» **Data to examine**
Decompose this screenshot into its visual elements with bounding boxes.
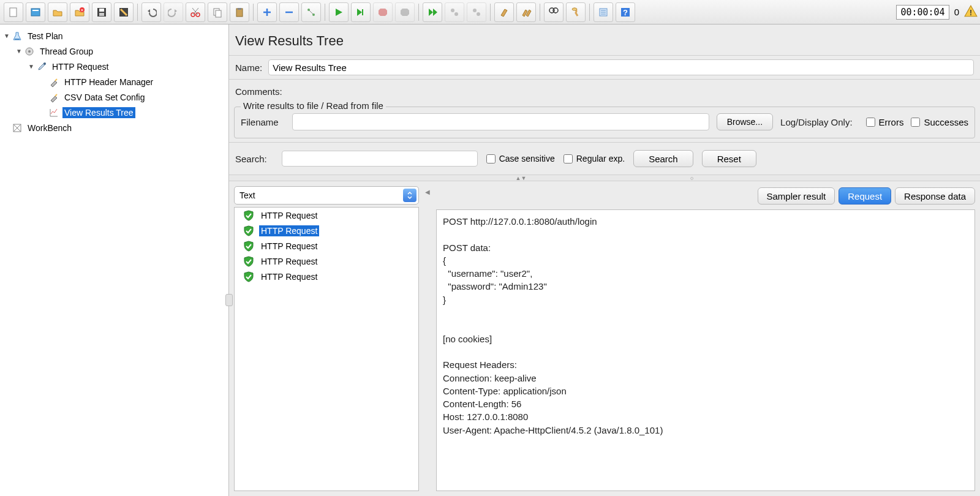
paste-icon[interactable] <box>230 2 249 22</box>
toggle-icon[interactable] <box>301 2 321 22</box>
fieldset-legend: Write results to file / Read from file <box>241 100 386 111</box>
toggle-icon[interactable]: ▼ <box>15 48 23 54</box>
warning-icon[interactable]: ! <box>964 4 978 20</box>
successes-checkbox[interactable]: Successes <box>911 117 968 127</box>
chevron-updown-icon <box>403 189 417 202</box>
close-icon[interactable]: ✕ <box>70 2 89 22</box>
tab-sampler-result[interactable]: Sampler result <box>758 187 835 205</box>
reset-button[interactable]: Reset <box>702 150 756 167</box>
name-input[interactable] <box>268 59 974 75</box>
svg-point-31 <box>43 62 46 65</box>
search-label: Search: <box>235 154 267 164</box>
success-shield-icon <box>243 225 254 236</box>
filename-input[interactable] <box>292 113 709 130</box>
svg-rect-14 <box>238 8 241 10</box>
toolbar: ✕ ? 00:00:04 0 ! <box>0 0 980 24</box>
filename-label: Filename <box>241 117 279 127</box>
shutdown-icon[interactable] <box>395 2 415 22</box>
svg-rect-2 <box>32 10 39 11</box>
dropper-icon <box>36 61 48 73</box>
collapse-icon[interactable] <box>279 2 299 22</box>
cut-icon[interactable] <box>186 2 205 22</box>
success-shield-icon <box>243 241 254 252</box>
clear-icon[interactable] <box>494 2 514 22</box>
panel-title: View Results Tree <box>229 24 980 55</box>
tree-label: Thread Group <box>38 46 95 57</box>
tree-node-thread-group[interactable]: ▼ Thread Group <box>1 43 227 59</box>
open-icon[interactable] <box>48 2 67 22</box>
tree-node-header-manager[interactable]: HTTP Header Manager <box>1 74 227 89</box>
remote-shutdown-icon[interactable] <box>467 2 486 22</box>
case-sensitive-checkbox[interactable]: Case sensitive <box>486 154 555 163</box>
start-no-pause-icon[interactable] <box>351 2 371 22</box>
result-item[interactable]: HTTP Request <box>235 238 418 254</box>
help-icon[interactable]: ? <box>616 2 635 22</box>
tree-label: HTTP Header Manager <box>62 77 155 88</box>
toggle-icon[interactable]: ▼ <box>27 63 36 70</box>
request-details-text[interactable]: POST http://127.0.0.1:8080/auth/login PO… <box>436 209 975 491</box>
tree-node-test-plan[interactable]: ▼ Test Plan <box>1 28 227 43</box>
redo-icon[interactable] <box>164 2 183 22</box>
save-icon[interactable] <box>92 2 111 22</box>
tree-label: WorkBench <box>26 122 74 133</box>
renderer-combo[interactable]: Text <box>234 186 419 205</box>
tab-response-data[interactable]: Response data <box>895 187 975 205</box>
svg-text:!: ! <box>970 9 972 17</box>
result-item[interactable]: HTTP Request <box>235 223 418 238</box>
save-as-icon[interactable] <box>114 2 134 22</box>
copy-icon[interactable] <box>208 2 227 22</box>
thread-count: 0 <box>954 7 959 17</box>
success-shield-icon <box>243 256 254 267</box>
sidebar-splitter[interactable] <box>225 294 233 306</box>
test-plan-tree[interactable]: ▼ Test Plan ▼ Thread Group ▼ HTTP Reques… <box>0 24 229 496</box>
svg-text:✕: ✕ <box>80 8 84 12</box>
tree-label: Test Plan <box>26 31 65 42</box>
tab-request[interactable]: Request <box>839 187 891 205</box>
success-shield-icon <box>243 271 254 282</box>
result-item[interactable]: HTTP Request <box>235 254 418 269</box>
new-icon[interactable] <box>4 2 23 22</box>
flask-icon <box>11 30 23 42</box>
stop-icon[interactable] <box>373 2 393 22</box>
svg-point-23 <box>572 8 577 10</box>
name-label: Name: <box>235 62 262 73</box>
toggle-icon[interactable]: ▼ <box>2 32 11 39</box>
templates-icon[interactable] <box>26 2 45 22</box>
wrench-icon <box>48 91 60 103</box>
undo-icon[interactable] <box>141 2 161 22</box>
svg-point-30 <box>28 50 31 53</box>
function-helper-icon[interactable] <box>594 2 613 22</box>
svg-point-19 <box>473 9 477 12</box>
search-button[interactable]: Search <box>633 150 693 167</box>
tree-node-workbench[interactable]: WorkBench <box>1 120 227 135</box>
vertical-splitter[interactable]: ◀ <box>424 186 431 491</box>
clear-all-icon[interactable] <box>516 2 536 22</box>
tree-node-view-results-tree[interactable]: View Results Tree <box>1 105 227 120</box>
tree-label: View Results Tree <box>62 107 135 118</box>
regex-checkbox[interactable]: Regular exp. <box>564 154 625 163</box>
errors-checkbox[interactable]: Errors <box>866 117 904 127</box>
comments-label: Comments: <box>235 86 282 97</box>
result-item[interactable]: HTTP Request <box>235 269 418 284</box>
reset-search-icon[interactable] <box>566 2 586 22</box>
remote-stop-icon[interactable] <box>445 2 464 22</box>
svg-rect-0 <box>10 8 17 17</box>
start-icon[interactable] <box>329 2 349 22</box>
remote-start-icon[interactable] <box>423 2 442 22</box>
tree-node-csv-config[interactable]: CSV Data Set Config <box>1 89 227 105</box>
svg-text:?: ? <box>623 8 628 17</box>
result-list[interactable]: HTTP Request HTTP Request HTTP Request H… <box>234 207 419 491</box>
svg-point-17 <box>451 9 454 12</box>
browse-button[interactable]: Browse... <box>717 113 773 130</box>
detail-tabs: Sampler result Request Response data <box>436 186 975 209</box>
search-icon[interactable] <box>544 2 564 22</box>
expand-icon[interactable] <box>257 2 277 22</box>
tree-node-http-request[interactable]: ▼ HTTP Request <box>1 59 227 74</box>
svg-point-18 <box>454 12 458 16</box>
svg-rect-6 <box>99 9 104 12</box>
horizontal-splitter[interactable]: ▲▼ ○ <box>229 175 980 181</box>
timer-display: 00:00:04 <box>896 5 949 20</box>
search-input[interactable] <box>282 151 478 167</box>
svg-point-22 <box>553 8 558 13</box>
result-item[interactable]: HTTP Request <box>235 208 418 223</box>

» **Exercise aim**
I need each line from the listing where the word "Plan" occurs.

» **Output below**
tree-node-test-plan[interactable]: ▼ Test Plan <box>1 28 227 43</box>
test-plan-tree[interactable]: ▼ Test Plan ▼ Thread Group ▼ HTTP Reques… <box>0 24 229 496</box>
tree-label: Test Plan <box>26 31 65 42</box>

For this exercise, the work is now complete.